Magnetic properties of nanoscale iron particles

Abstract

Nanoscale iron particles have been prepared by iron atom clustering in cold pentane. Particle growth was terminated by adsorption of oleic acid, yielding air stable particles ranging in size from 2 to 12 nm, that were amorphous according to XRD analysis. TEM analysis showed that the larger particles were prolate spheroids while the smaller ones were spherical. The as-prepared sample had a room-temperature saturation magnetization of Ms=12.3 emu/g and a coercivity of Hc=60 Oe. Following heat treatment under argon, the XRD results showed the following reaction scheme; oxidation to Fe3O4 at 360 °C and reduction to α-Fe at 520 °C (processes apparently due to adsorbed oleic acid). For the 520 °C treated sample, the room-temperature saturation magnetization and coercivity were Ms=200 emu/g and Hc=20 Oe, respectively. By pentane washing of the as-prepared sample, the smaller particles could be separated by filtration leaving the larger 8–12 nm particles on the filter.

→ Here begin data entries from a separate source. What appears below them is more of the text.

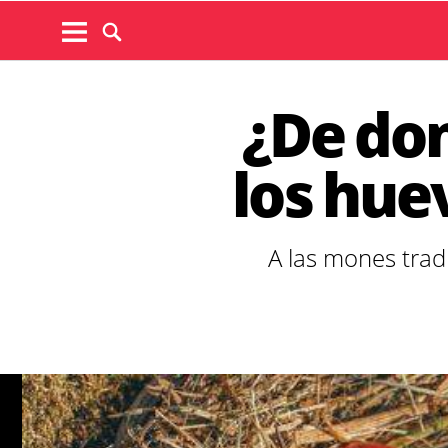
¿De don
los hue
A las mones trad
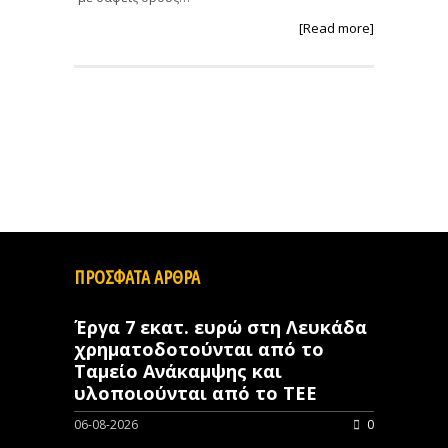
[Read more]
ΠΡΟΣΦΑΤΑ ΑΡΘΡΑ
Έργα 7 εκατ. ευρώ στη Λευκάδα
χρηματοδοτούνται από το
Ταμείο Ανάκαμψης και
υλοποιούνται από το ΤΕΕ
06-08-2026
0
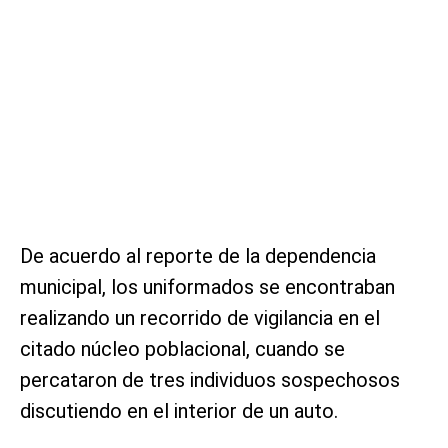
De acuerdo al reporte de la dependencia
municipal, los uniformados se encontraban
realizando un recorrido de vigilancia en el
citado núcleo poblacional, cuando se
percataron de tres individuos sospechosos
discutiendo en el interior de un auto.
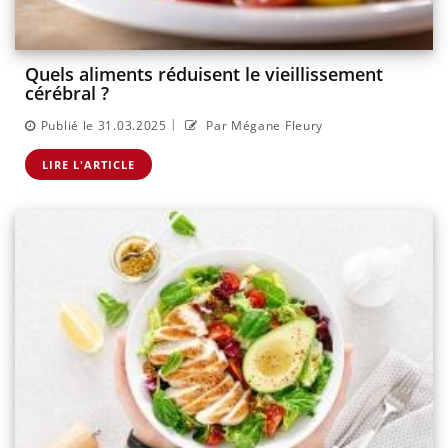
Quels aliments réduisent le vieillissement
cérébral ?
|
Publié le 31.03.2025
Par Mégane Fleury
LIRE L'ARTICLE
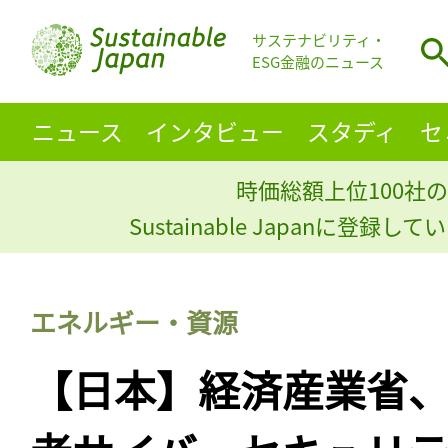
サステナビリティ・
ESG金融のニュース
ニュース
インタビュー
スタディ
セ
時価総額上位100社の
Sustainable Japanに登録
エネルギー・資源
【日本】経済産業省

This powdered sample trapped on the filter had Ms=54.9 emu/g and Hc=60 Oe. Heat treatment of this sample also caused oxidation to Fe3O4 at 360 °C and an incomplete reduction to α-Fe and FeO at 520 °C. For the 520 °C treated sample, the recorded room-temperature saturation magnetization and coercivity were Ms=123.6 emu/g and Hc=20 Oe, respectively.